Queste atmosfere si convertono in romanticismo e riflessione con il brano "Il
Partigiano Johnny", sequenza improntata sul pianismo emotivo di Giovanni
Guidi. Il band leader riesce a trasmettere grande pathos con i suoi tocchi irregolari,
i suoi colpi slegati ed evanescenti, esprimendosi attraverso sonorità tenui e sottili
che evidenziano la squisita sensibilità espressiva. Emerge, ad un primo ascolto,
la sua iniziale formazione classica: l'eleganza e la raffinatezza del fraseggio
e dei movimenti si aggiunge al sentimento, affascinando lo spettatore e provocando
emozioni contrastanti, tristezza, nostalgia, equilibrio e consapevolezza. Le spazzole
utilizzate da Lobo per "accarezzare" la batteria contribuiscono alla costruzione
di un'atmosfera improntata alla riflessione interiore.

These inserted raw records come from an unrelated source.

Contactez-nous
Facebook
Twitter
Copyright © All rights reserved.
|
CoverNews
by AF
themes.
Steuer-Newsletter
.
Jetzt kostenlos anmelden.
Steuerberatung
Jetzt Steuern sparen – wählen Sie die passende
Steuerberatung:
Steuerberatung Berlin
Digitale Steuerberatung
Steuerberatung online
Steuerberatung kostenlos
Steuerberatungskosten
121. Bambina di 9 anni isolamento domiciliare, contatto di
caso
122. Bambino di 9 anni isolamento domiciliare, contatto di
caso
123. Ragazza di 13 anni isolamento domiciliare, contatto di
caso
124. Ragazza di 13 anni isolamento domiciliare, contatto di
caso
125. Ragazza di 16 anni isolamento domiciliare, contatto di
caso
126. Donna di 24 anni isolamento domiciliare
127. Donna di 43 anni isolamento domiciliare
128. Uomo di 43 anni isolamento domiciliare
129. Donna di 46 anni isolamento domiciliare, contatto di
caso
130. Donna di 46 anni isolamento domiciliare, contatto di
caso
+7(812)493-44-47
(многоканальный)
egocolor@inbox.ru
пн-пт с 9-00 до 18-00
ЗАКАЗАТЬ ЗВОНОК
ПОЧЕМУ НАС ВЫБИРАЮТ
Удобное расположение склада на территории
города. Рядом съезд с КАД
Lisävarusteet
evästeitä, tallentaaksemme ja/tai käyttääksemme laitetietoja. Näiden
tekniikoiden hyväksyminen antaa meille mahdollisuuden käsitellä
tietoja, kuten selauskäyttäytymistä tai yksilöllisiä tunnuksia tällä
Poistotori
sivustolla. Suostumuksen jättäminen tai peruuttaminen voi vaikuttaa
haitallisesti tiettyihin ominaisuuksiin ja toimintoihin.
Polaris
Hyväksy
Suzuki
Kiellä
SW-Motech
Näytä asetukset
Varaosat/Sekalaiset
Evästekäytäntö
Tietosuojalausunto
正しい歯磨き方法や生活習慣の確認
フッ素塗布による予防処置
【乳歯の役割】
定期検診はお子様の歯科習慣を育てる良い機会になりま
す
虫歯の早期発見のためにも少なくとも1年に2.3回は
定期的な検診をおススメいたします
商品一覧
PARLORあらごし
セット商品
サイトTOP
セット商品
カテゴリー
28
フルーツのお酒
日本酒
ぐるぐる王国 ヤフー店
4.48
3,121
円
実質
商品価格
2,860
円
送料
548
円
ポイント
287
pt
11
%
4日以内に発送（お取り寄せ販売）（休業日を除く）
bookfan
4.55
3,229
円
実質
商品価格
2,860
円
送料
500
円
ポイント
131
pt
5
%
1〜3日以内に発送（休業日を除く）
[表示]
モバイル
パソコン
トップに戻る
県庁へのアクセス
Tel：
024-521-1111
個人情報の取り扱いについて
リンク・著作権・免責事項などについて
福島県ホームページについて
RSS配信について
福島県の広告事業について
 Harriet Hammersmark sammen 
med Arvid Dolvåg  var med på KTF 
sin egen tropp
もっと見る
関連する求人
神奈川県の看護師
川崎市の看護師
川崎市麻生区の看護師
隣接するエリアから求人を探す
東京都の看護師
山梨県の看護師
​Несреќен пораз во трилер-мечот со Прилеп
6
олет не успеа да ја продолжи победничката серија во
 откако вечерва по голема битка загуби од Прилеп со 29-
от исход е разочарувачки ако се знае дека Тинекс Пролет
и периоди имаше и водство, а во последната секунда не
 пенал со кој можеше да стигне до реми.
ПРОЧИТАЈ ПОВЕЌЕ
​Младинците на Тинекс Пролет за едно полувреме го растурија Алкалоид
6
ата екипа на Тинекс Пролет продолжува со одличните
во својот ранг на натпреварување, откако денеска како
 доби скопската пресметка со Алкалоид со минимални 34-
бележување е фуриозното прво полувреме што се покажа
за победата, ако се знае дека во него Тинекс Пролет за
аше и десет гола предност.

Gli arrangiamenti versatili e ricchi di variopinte contaminazioni musicali disegnati
dal tenorista Dan Kinzelman ci portano al cuore della suite, "Napoli 27-30
settembre 1943", brano improntato al melting tra il jazz e le sonorità popolari.

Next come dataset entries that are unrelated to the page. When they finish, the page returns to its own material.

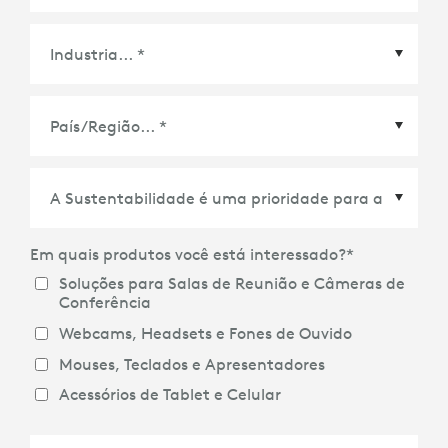
País/Região
*
Em quais produtos você está interessado?
*
Soluções para Salas de Reunião e Câmeras de
Conferência
Webcams, Headsets e Fones de Ouvido
Mouses, Teclados e Apresentadores
Acessórios de Tablet e Celular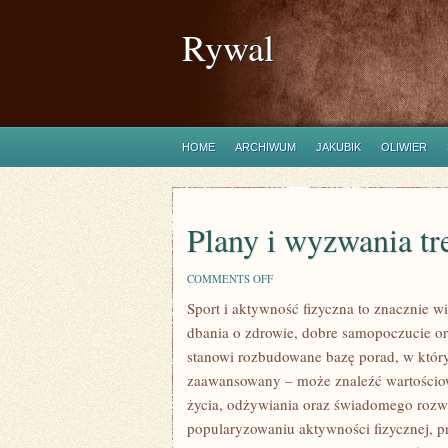
Rywal
HOME
ARCHIWUM
JAKUBIK
OLIWIER
Plany i wyzwania t
ON
COMMENTS OFF
PLANY
Sport i aktywność fizyczna to znacznie wi
I
WYZWANIA
dbania o zdrowie, dobre samopoczucie or
TRENINGOWE
stanowi rozbudowane bazę porad, w który
zaawansowany – może znaleźć wartościow
życia, odżywiania oraz świadomego rozwij
popularyzowaniu aktywności fizycznej, pr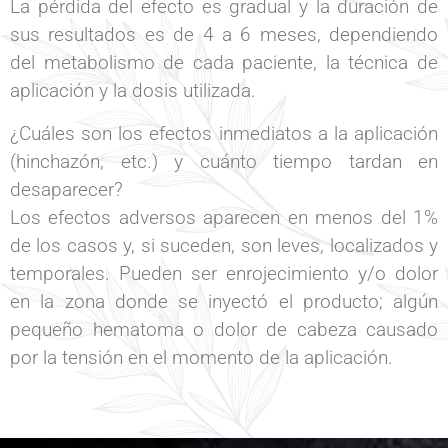
La pérdida del efecto es gradual y la duración de
sus resultados es de 4 a 6 meses, dependiendo
del metabolismo de cada paciente, la técnica de
aplicación y la dosis utilizada.
¿Cuáles son los efectos inmediatos a la aplicación
(hinchazón, etc.) y cuánto tiempo tardan en
desaparecer?
Los efectos adversos aparecen en menos del 1%
de los casos y, si suceden, son leves, localizados y
temporales. Pueden ser enrojecimiento y/o dolor
en la zona donde se inyectó el producto; algún
pequeño hematoma o dolor de cabeza causado
por la tensión en el momento de la aplicación.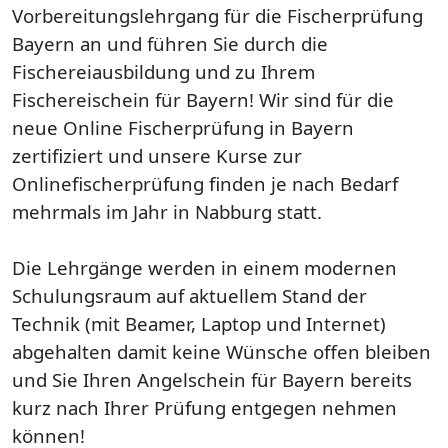
Vorbereitungslehrgang für die Fischerprüfung
Bayern an und führen Sie durch die
Fischereiausbildung und zu Ihrem
Fischereischein für Bayern! Wir sind für die
neue Online Fischerprüfung in Bayern
zertifiziert und unsere Kurse zur
Onlinefischerprüfung finden je nach Bedarf
mehrmals im Jahr in Nabburg statt.
Die Lehrgänge werden in einem modernen
Schulungsraum auf aktuellem Stand der
Technik (mit Beamer, Laptop und Internet)
abgehalten damit keine Wünsche offen bleiben
und Sie Ihren Angelschein für Bayern bereits
kurz nach Ihrer Prüfung entgegen nehmen
können!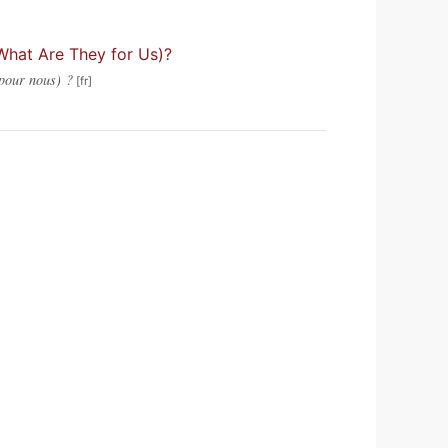
What Are They for Us)?
 pour nous) ?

La lettura filologica è originale e ricca di energia, complici, nella costruzione
del sound, il trombone di Ottolini e le trombe di Mirco Rubegni e
Flavio Sigurtà, che si pongono al centro della scena e dello sviluppo musicale
della traccia con vibranti evoluzioni.
Coinvolgente anche "180\78", marcia spensierata ed oscillante tra i toni
alti dei sax ed i bassi ben resi dalle morbide e pastose sordine applicate alle
trombe ed al trombone.
Tra i più originali è "Garage Olimpo", song composta da Guidi insieme
a
Daniele Tittarelli; un contesting tra musica e "rumore":
i sax di Tittarelli e Kinzelman interagiscono con la batteria e il
sax basso, per poi giungere ad un nuovo equilibrio che rappresenta una vittoria
della melodia sul rumore, dell'ordine sul caos. Da sottolineare gli assoli di
Michele Rabbia alle percussioni, di Giovanni Maier al contrabbasso e
di Mauro Ottolini (trombone) e David Brutti (sax basso) che insieme
hanno proposto un bel dialogo funk tra i loro due strumenti, basato su di un interplay
di ritmiche che richiama l' evidente matrice soul. Una suite completa, che si esprime
ed esplora i diversi generi del jazz, dai classici, al free, fino ad arrivare ad
espressioni più moderne e contemporanee, passando per la musica popolare e le marce
bandistiche.
Un'interessante progetto proposto da una band, l'Unknown Rebel, che si impone
a giusto merito come una delle realtà più gradite ed originali del panorama jazzistico
italiano. Eccellente il lavoro del giovane leader nella guida dell'ensemble e nella
costruzione delle strutture armoniche, dimostrando di avere tutte le carte in regola
per poter diventare, in un futuro potenzialmente prossimo, un jazzista di livello
internazionale.
Unica nota dissonante è stata la sala Sinopoli dell'Auditorium piena solo a metà,
ma comunque calorosa ed appassionata. Uscendo dalla sala viene da pensare che questi
Unknown Rebels non rimarranno sconosciuti al grande pubblico per molto tempo.
La loro forza espressiva, il loro talento nell'evocare immediatamente idee e pensieri
attraverso la musica, la molteplicità e la proprietà dei linguaggi utilizzati apriranno
loro molte porte, e il panorama internazionale sarà sicuramente ansioso di scoprire
dei nuovi, validi e giovani talenti.